→ EXERCISE DIRECTIONS: For this exercise, write out only the lines of the entries below from the one with "phẩm này được sử dụng rộng rãi" up to and including the one with "Доставка по Москве и МО", exactly as they are. Pictures stay out.

------ LISTED ENTRIES ------

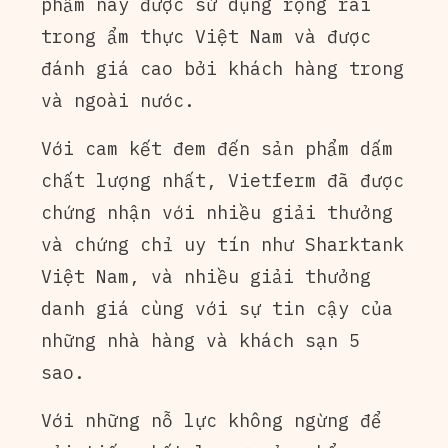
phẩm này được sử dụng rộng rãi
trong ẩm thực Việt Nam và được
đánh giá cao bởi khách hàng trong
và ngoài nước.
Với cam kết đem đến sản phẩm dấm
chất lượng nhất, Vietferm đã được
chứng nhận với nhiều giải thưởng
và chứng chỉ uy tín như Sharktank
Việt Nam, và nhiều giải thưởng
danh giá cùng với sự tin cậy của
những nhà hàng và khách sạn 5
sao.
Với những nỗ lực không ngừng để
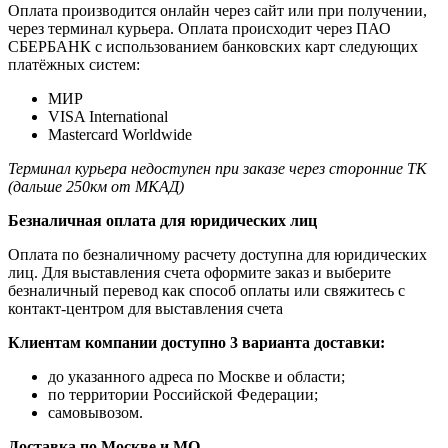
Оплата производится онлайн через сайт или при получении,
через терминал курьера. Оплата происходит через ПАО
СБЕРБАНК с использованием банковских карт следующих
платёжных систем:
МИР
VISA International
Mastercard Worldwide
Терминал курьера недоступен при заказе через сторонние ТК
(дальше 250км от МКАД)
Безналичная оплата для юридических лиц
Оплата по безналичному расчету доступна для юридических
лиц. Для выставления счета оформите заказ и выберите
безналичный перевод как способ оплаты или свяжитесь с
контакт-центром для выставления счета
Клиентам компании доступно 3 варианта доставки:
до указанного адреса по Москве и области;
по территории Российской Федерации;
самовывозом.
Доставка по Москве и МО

------
------ LISTED ENTRIES ------

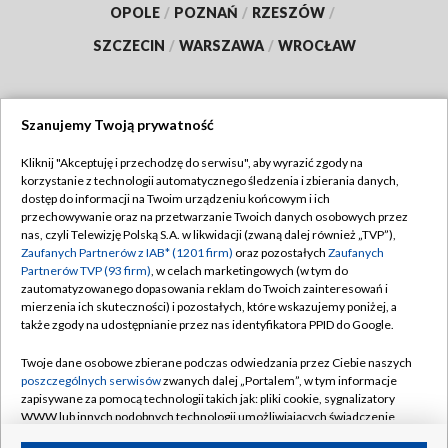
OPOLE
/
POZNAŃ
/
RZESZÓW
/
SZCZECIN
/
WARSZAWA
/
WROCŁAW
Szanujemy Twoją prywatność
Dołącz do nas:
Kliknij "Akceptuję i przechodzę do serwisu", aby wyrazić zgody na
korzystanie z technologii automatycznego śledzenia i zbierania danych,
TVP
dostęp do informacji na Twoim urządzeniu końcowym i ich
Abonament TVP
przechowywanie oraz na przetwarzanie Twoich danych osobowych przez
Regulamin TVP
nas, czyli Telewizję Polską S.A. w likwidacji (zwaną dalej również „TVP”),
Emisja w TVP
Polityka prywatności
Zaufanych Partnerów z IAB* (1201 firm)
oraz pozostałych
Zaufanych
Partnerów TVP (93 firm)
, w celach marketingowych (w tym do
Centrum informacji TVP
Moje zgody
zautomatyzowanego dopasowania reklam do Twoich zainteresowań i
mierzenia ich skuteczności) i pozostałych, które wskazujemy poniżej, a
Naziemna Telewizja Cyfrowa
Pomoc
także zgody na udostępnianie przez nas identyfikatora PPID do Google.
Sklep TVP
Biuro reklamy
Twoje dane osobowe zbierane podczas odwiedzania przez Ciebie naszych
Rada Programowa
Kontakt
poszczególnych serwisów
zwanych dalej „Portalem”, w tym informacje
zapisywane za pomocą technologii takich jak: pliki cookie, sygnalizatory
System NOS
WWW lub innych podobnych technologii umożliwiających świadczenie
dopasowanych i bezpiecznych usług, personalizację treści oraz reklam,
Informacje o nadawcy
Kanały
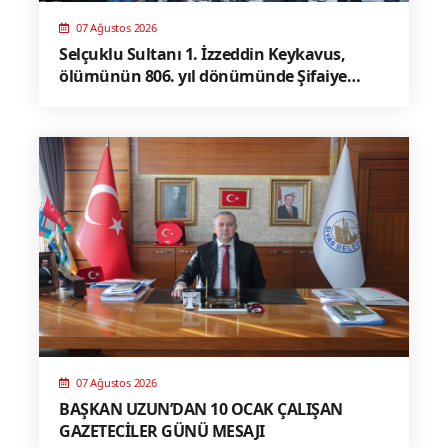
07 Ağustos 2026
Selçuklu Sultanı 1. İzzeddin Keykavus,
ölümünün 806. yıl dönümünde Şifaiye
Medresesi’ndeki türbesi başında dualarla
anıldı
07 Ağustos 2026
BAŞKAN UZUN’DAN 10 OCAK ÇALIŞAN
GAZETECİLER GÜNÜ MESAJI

------

→ ANSWER TO THIS TASK:
phẩm này được sử dụng rộng rãi
trong ẩm thực Việt Nam và được
đánh giá cao bởi khách hàng trong
và ngoài nước.
Với cam kết đem đến sản phẩm dấm
chất lượng nhất, Vietferm đã được
chứng nhận với nhiều giải thưởng
và chứng chỉ uy tín như Sharktank
Việt Nam, và nhiều giải thưởng
danh giá cùng với sự tin cậy của
những nhà hàng và khách sạn 5
sao.
Với những nỗ lực không ngừng để
Оплата производится онлайн через сайт или при получении,
через терминал курьера. Оплата происходит через ПАО
СБЕРБАНК с использованием банковских карт следующих
платёжных систем:
МИР
VISA International
Mastercard Worldwide
Терминал курьера недоступен при заказе через сторонние ТК
(дальше 250км от МКАД)
Безналичная оплата для юридических лиц
Оплата по безналичному расчету доступна для юридических
лиц. Для выставления счета оформите заказ и выберите
безналичный перевод как способ оплаты или свяжитесь с
контакт-центром для выставления счета
Клиентам компании доступно 3 варианта доставки:
до указанного адреса по Москве и области;
по территории Российской Федерации;
самовывозом.
Доставка по Москве и МО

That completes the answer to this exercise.